When you’re close to the work, website data helps answer: What’s happening? Is this working? Traffic patterns, drop-offs, and usage help diagnose issues and test improvements. The dollar impact is indirect; your work supports better execution.
When you’re coordinating work, the same data helps answer: What should we focus on? Which areas deserve more attention? Where should staff time, design effort, or marketing support go, and where should it be pulled back? At this level, the data starts to support recommendations and trade-offs that map directly to budgets and capacity.

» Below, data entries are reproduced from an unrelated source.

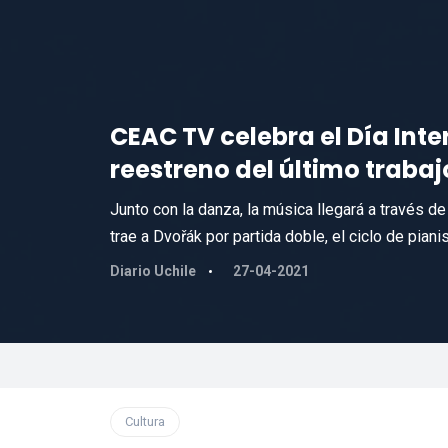
CEAC TV celebra el Día Int
reestreno del último traba
Junto con la danza, la música llegará a través d
trae a Dvořák por partida doble, el ciclo de pian
Diario Uchile
27-04-2021
Cultura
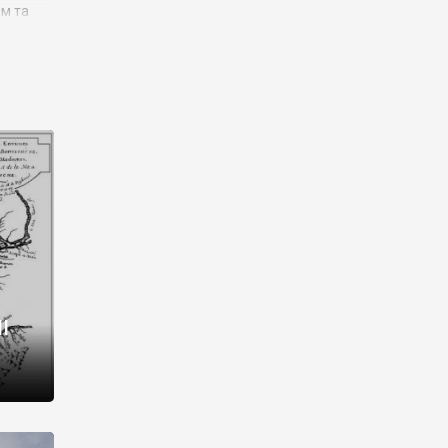
им та
ора і
є
го типу,
ей-
рний
ста:
 райони
від 2
I
і,
рукти,
 котрі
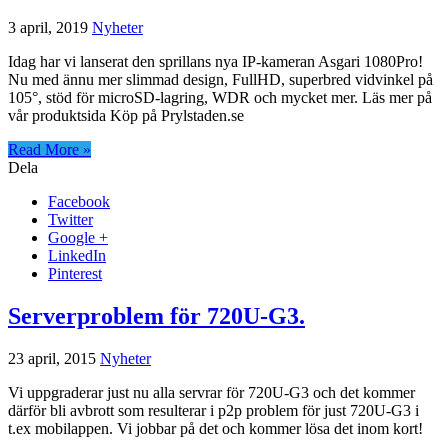
3 april, 2019
Nyheter
Idag har vi lanserat den sprillans nya IP-kameran Asgari 1080Pro!
Nu med ännu mer slimmad design, FullHD, superbred vidvinkel på
105°, stöd för microSD-lagring, WDR och mycket mer. Läs mer på
vår produktsida Köp på Prylstaden.se
Read More »
Dela
Facebook
Twitter
Google +
LinkedIn
Pinterest
Serverproblem för 720U-G3.
23 april, 2015
Nyheter
Vi uppgraderar just nu alla servrar för 720U-G3 och det kommer
därför bli avbrott som resulterar i p2p problem för just 720U-G3 i
t.ex mobilappen. Vi jobbar på det och kommer lösa det inom kort!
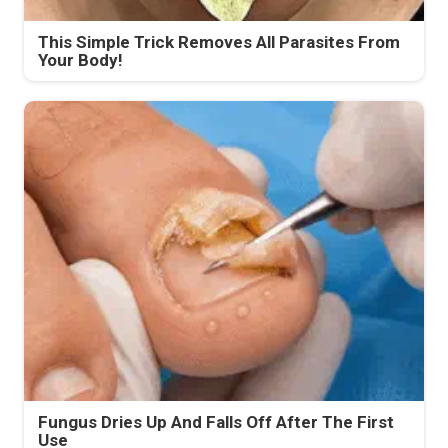
This Simple Trick Removes All Parasites From
Your Body!
Fungus Dries Up And Falls Off After The First
Use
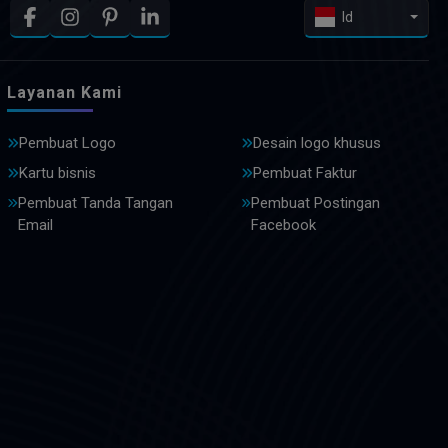
Id
Layanan Kami
Pembuat Logo
Desain logo khusus
Kartu bisnis
Pembuat Faktur
Pembuat Tanda Tangan
Pembuat Postingan
Email
Facebook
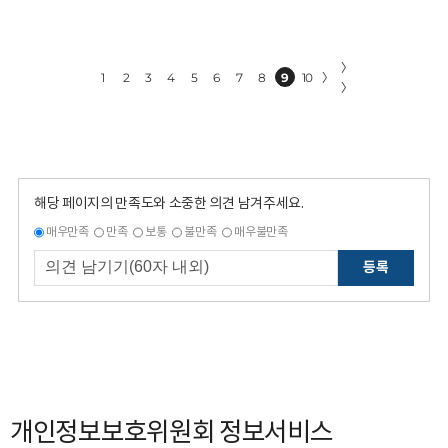
〉
1
2
3
4
5
6
7
8
9
10
〉
〉
해당 페이지의 만족도와 소중한 의견 남겨주세요.
매우만족
만족
보통
불만족
매우불만족
등록
개인정보보호위원회 정보서비스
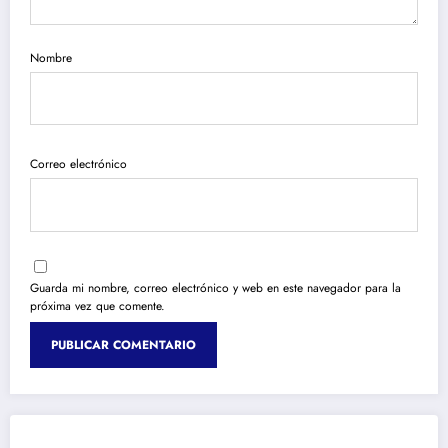
Nombre
Correo electrónico
Guarda mi nombre, correo electrónico y web en este navegador para la
próxima vez que comente.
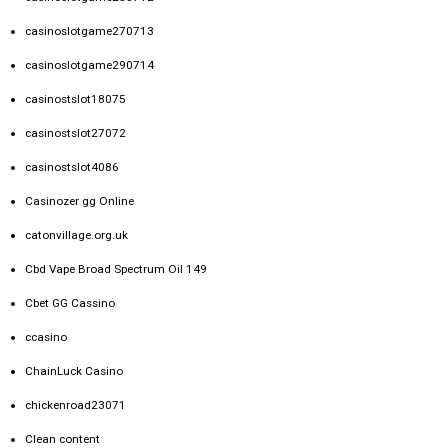
casinoslotgame270713
casinoslotgame290714
casinostslot18075
casinostslot27072
casinostslot4086
Casinozer gg Online
catonvillage.org.uk
Cbd Vape Broad Spectrum Oil 149
Cbet GG Cassino
ccasino
ChainLuck Casino
chickenroad23071
Clean content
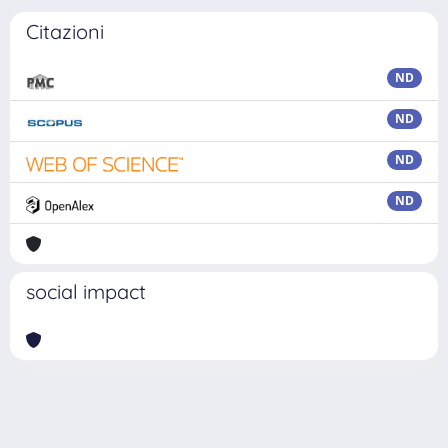
Citazioni
ND
ND
ND
ND
social impact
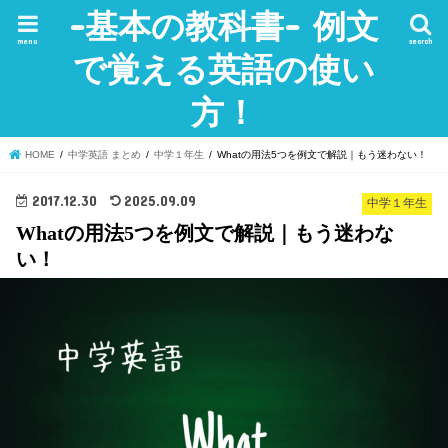
-基本の教科書- 例文
menu
search
で覚える英語の使い
方！
HOME
中学英語 まとめ
中学１年生
Whatの用法5つを例文で解説｜もう迷わない！
2017.12.30
2025.09.09
中学１年生
Whatの用法5つを例文で解説｜もう迷わな
い！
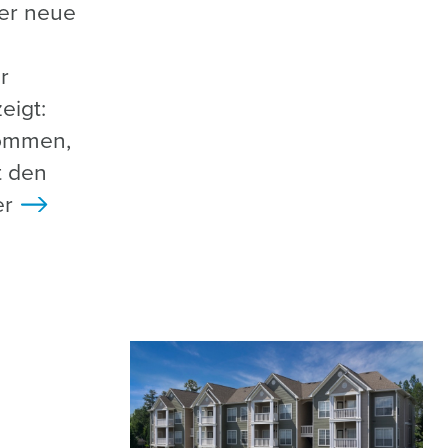
er neue
r
eigt:
kommen,
t den
er
>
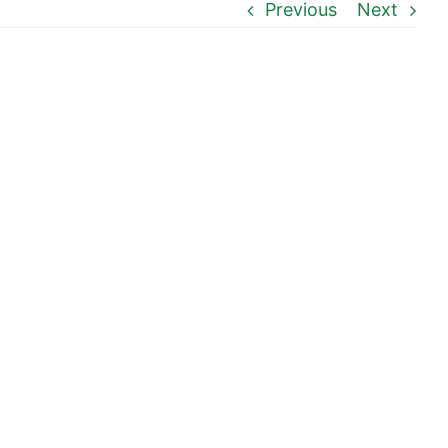
Previous
Next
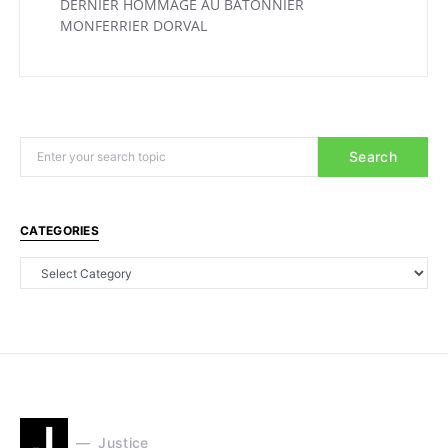
DERNIER HOMMAGE AU BATÔNNIER
MONFERRIER DORVAL
Search
CATEGORIES
J
Justice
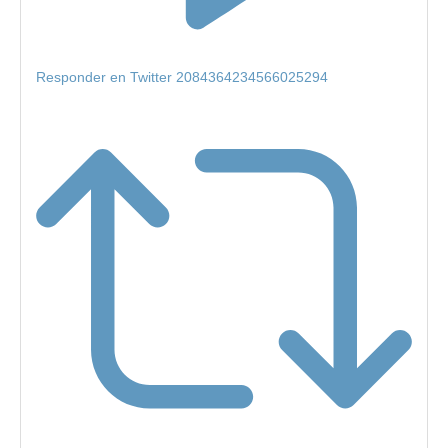
Responder en Twitter 2084364234566025294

When you’re setting direction, the question sharpens further: Is this where we want to place our bets? Leaders are deciding whether the signals are strong enough to justify investment, what the risk is if they’re wrong, and what they’re choosing not to fund as a result.
The data hasn’t changed. The decision and the consequences have. That means the way you frame the data has to change too.
How the Same Data Gets Used Differently
Here’s how that shift shows up in practice: what you emphasize, what you summarize, and what you keep in reserve.
Where Translation Starts: Your Message
When data doesn’t have the effect you expect, it’s rarely because people are anti-data. People don’t resist data. They resist irrelevance.
To avoid this situation, consider these questions before you start polishing slides or pulling screenshots:
Who is this for, and what kind of decision are they responsible for?
Are they close to the work, coordinating it, or setting direction?What decision is being made - and what outcome am I trying to support?
People, budget, direction, or permission to proceed?What does this audience already know, and what don’t they?
What context can you skip, and what must be explicit?What would be easy to misread without framing?
Where could someone draw the wrong conclusion?
Once you’re clear on those answers, then build the charts.
A few guardrails help keep the focus where it belongs:
Don’t lead with detail when the decision is directional.
Keep depth available, but don’t make it the entry point.Don’t hide uncertainty to make the case cleaner.
Decision-makers need to understand risk, not be shielded from it.Don’t present data as neutral when you have a recommendation.
Translation often means stating your point of view — and standing behind it.
And resist the urge to re-explain the chart, add more slides, or defend methodology when that isn’t what’s actually being questioned.
Done well, this preparation keeps you from drowning people in detail or oversimplifying and losing trust - and it lets you lead the conversation instead of waiting to be asked.
Data Translation is a Leadership Skill
As your responsibility grows, the work stops being just about producing accurate analysis. It becomes about helping good decisions happen: advocating for the resources, direction, and support the work actually needs, while making the trade-offs visible and the risks explicit.
You’ll encounter these shifts more than once. Roles and contexts change. Decisions move further from the hands-on analysis. Each time, the data may stay the same, but how you position it has to adapt.
That ability to adapt - to translate with judgment - is using data as a leadership tool.